Abstract Previously we reported on the synthesis and properties of a series of highly potent piperidinyl 2-subsituted-3-cyano-1-naphthamide NK 1 antagonists that includes 3 and 4 . Here we report our efforts to alleviate a troublesome atropisomeric property of those derivatives by introduction of a tethering bridge that, in addition, could be used to lock the resulting cyclic derivatives in a purported NK 1 pharmacophore conformation. Using 3 as a starting point, the naphtho[2,1- b ][1,5]oxazocine, 17 , was found to contain the optimal ring tether size (8) for retaining NK 1 activity, was more NK 1 versus NK 2 selective, and reduced the number of atropisomers from four to two.
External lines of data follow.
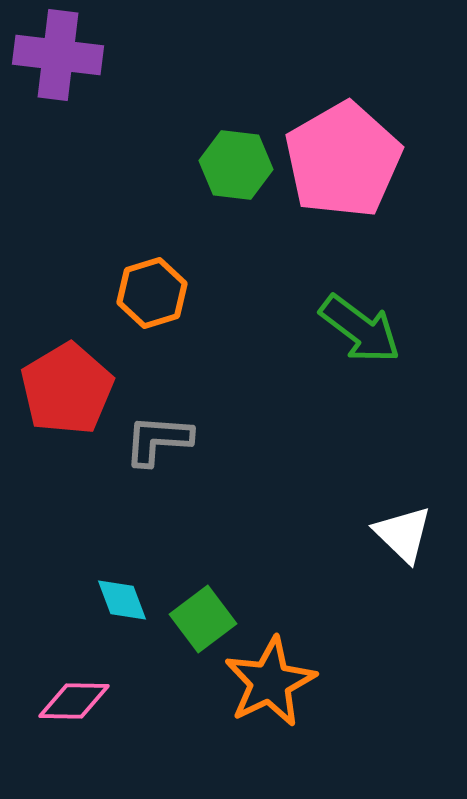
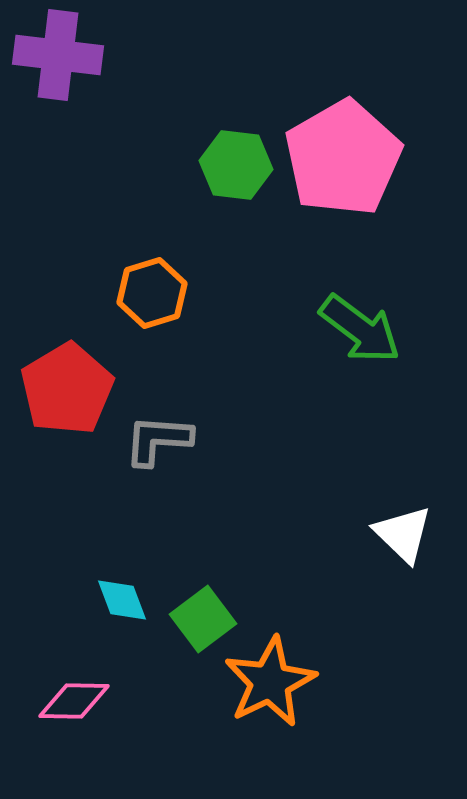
pink pentagon: moved 2 px up
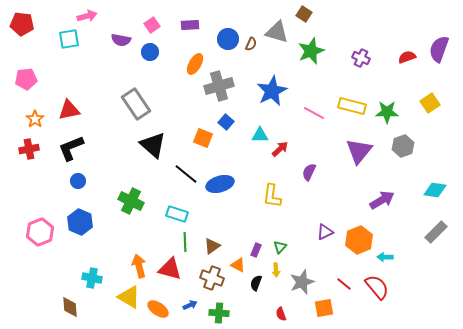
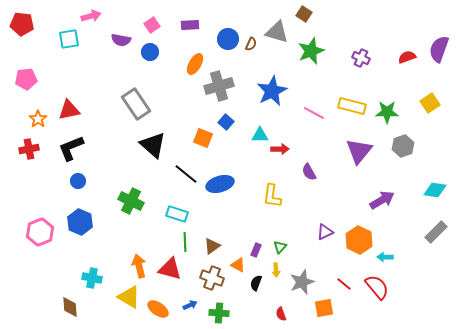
pink arrow at (87, 16): moved 4 px right
orange star at (35, 119): moved 3 px right
red arrow at (280, 149): rotated 42 degrees clockwise
purple semicircle at (309, 172): rotated 54 degrees counterclockwise
orange hexagon at (359, 240): rotated 12 degrees counterclockwise
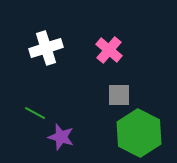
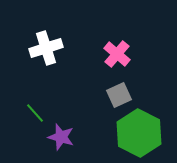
pink cross: moved 8 px right, 4 px down
gray square: rotated 25 degrees counterclockwise
green line: rotated 20 degrees clockwise
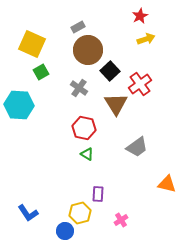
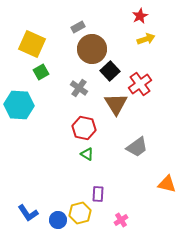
brown circle: moved 4 px right, 1 px up
blue circle: moved 7 px left, 11 px up
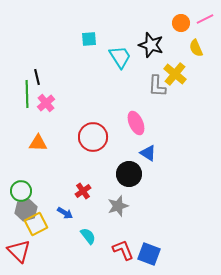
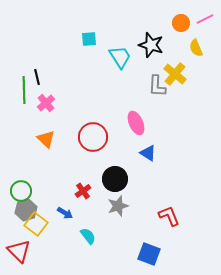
green line: moved 3 px left, 4 px up
orange triangle: moved 8 px right, 4 px up; rotated 42 degrees clockwise
black circle: moved 14 px left, 5 px down
yellow square: rotated 25 degrees counterclockwise
red L-shape: moved 46 px right, 34 px up
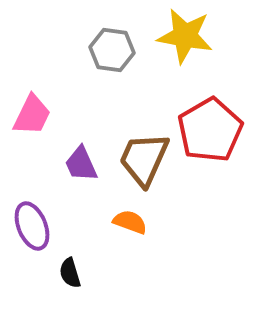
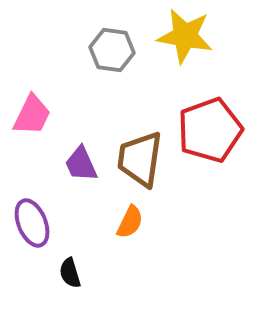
red pentagon: rotated 10 degrees clockwise
brown trapezoid: moved 4 px left; rotated 16 degrees counterclockwise
orange semicircle: rotated 96 degrees clockwise
purple ellipse: moved 3 px up
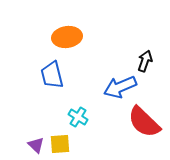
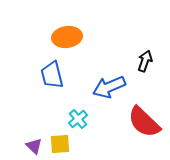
blue arrow: moved 11 px left
cyan cross: moved 2 px down; rotated 18 degrees clockwise
purple triangle: moved 2 px left, 1 px down
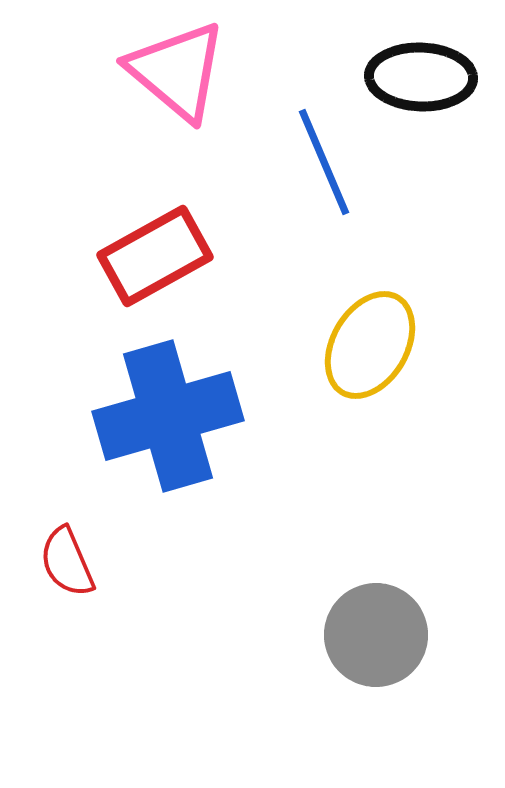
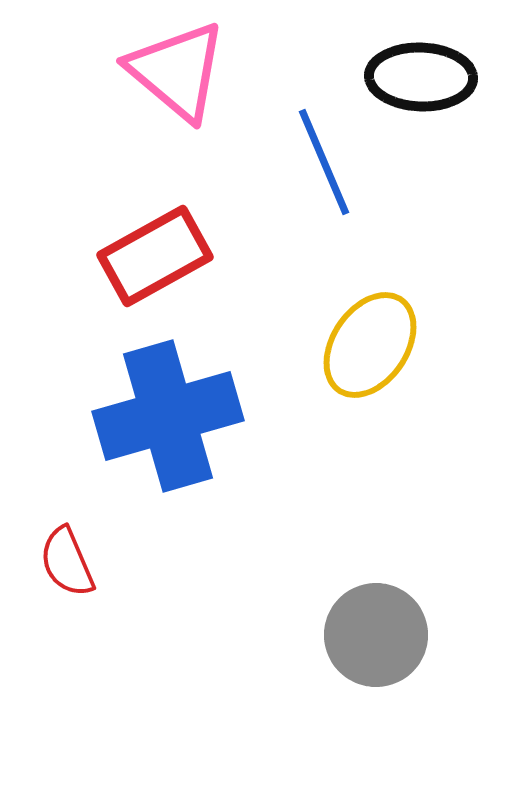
yellow ellipse: rotated 4 degrees clockwise
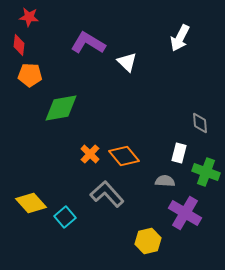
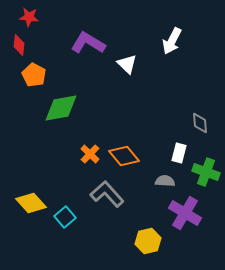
white arrow: moved 8 px left, 3 px down
white triangle: moved 2 px down
orange pentagon: moved 4 px right; rotated 25 degrees clockwise
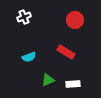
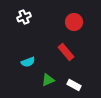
red circle: moved 1 px left, 2 px down
red rectangle: rotated 18 degrees clockwise
cyan semicircle: moved 1 px left, 5 px down
white rectangle: moved 1 px right, 1 px down; rotated 32 degrees clockwise
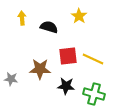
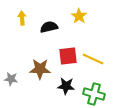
black semicircle: rotated 30 degrees counterclockwise
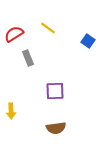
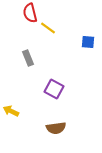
red semicircle: moved 16 px right, 21 px up; rotated 72 degrees counterclockwise
blue square: moved 1 px down; rotated 32 degrees counterclockwise
purple square: moved 1 px left, 2 px up; rotated 30 degrees clockwise
yellow arrow: rotated 119 degrees clockwise
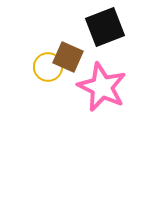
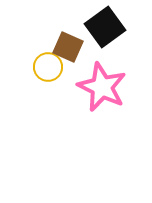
black square: rotated 15 degrees counterclockwise
brown square: moved 10 px up
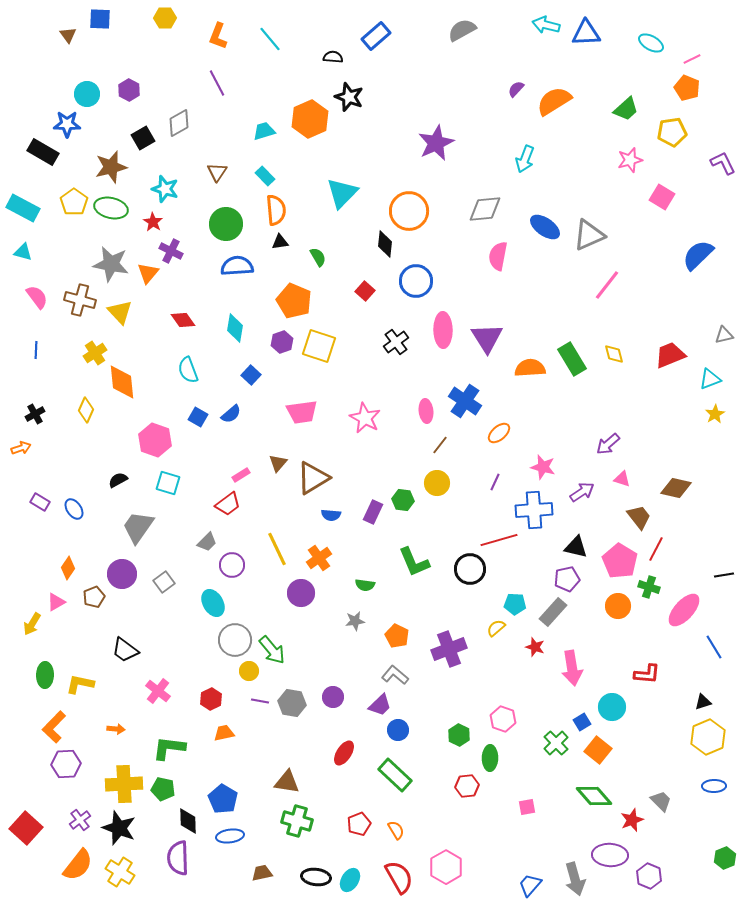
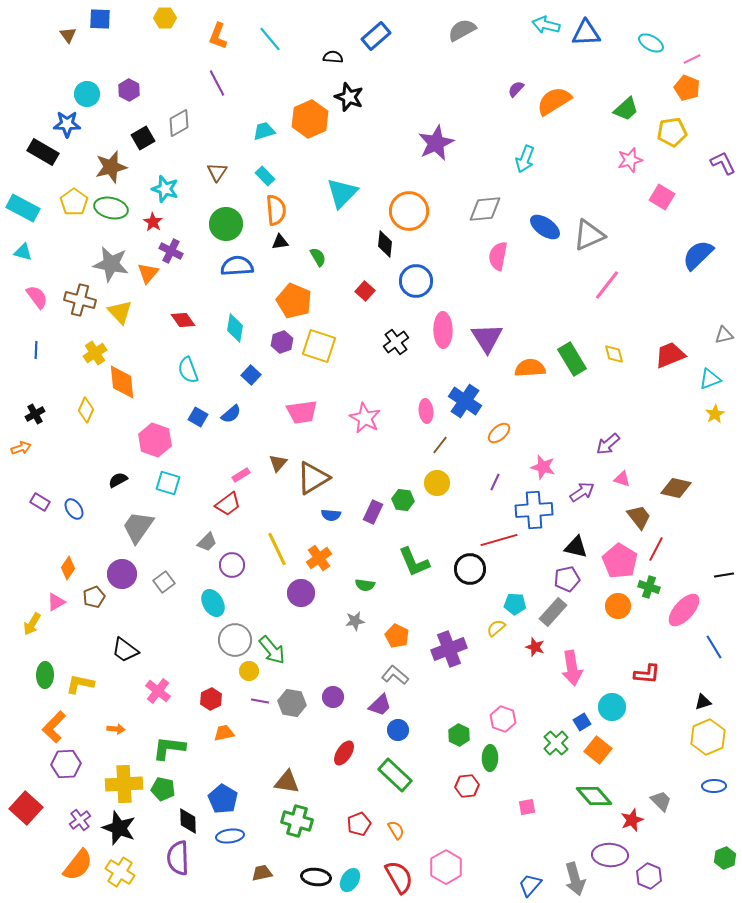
red square at (26, 828): moved 20 px up
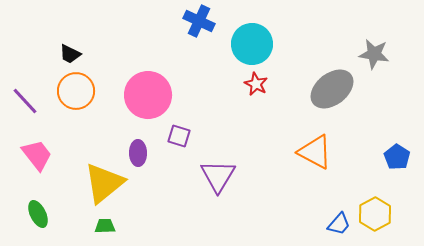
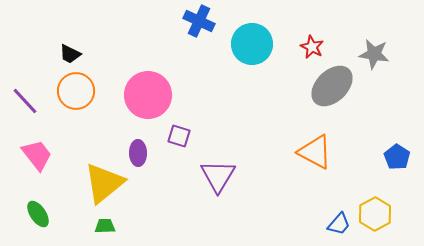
red star: moved 56 px right, 37 px up
gray ellipse: moved 3 px up; rotated 6 degrees counterclockwise
green ellipse: rotated 8 degrees counterclockwise
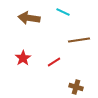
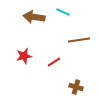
brown arrow: moved 5 px right, 1 px up
red star: moved 1 px right, 2 px up; rotated 21 degrees clockwise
Cyclic derivatives 29 and 32 , which exist as essentially single atropisomers in the purported pharmacophore conformation, were prepared in the closely related naphtho[1,2- f ][1,4]oxazocine series as part of an effort to use mono methyl substitution of the tethering bridge as a conformation stabilizing factor. Both 29 and 32 were found to be less active as NK 1 antagonists than the non-methylated parent 28 possibly due to methyl group destabilization of receptor interaction. We discuss the above findings in the context of a previously proposed NK 1 pharmacophore model and present a further refinement of that model.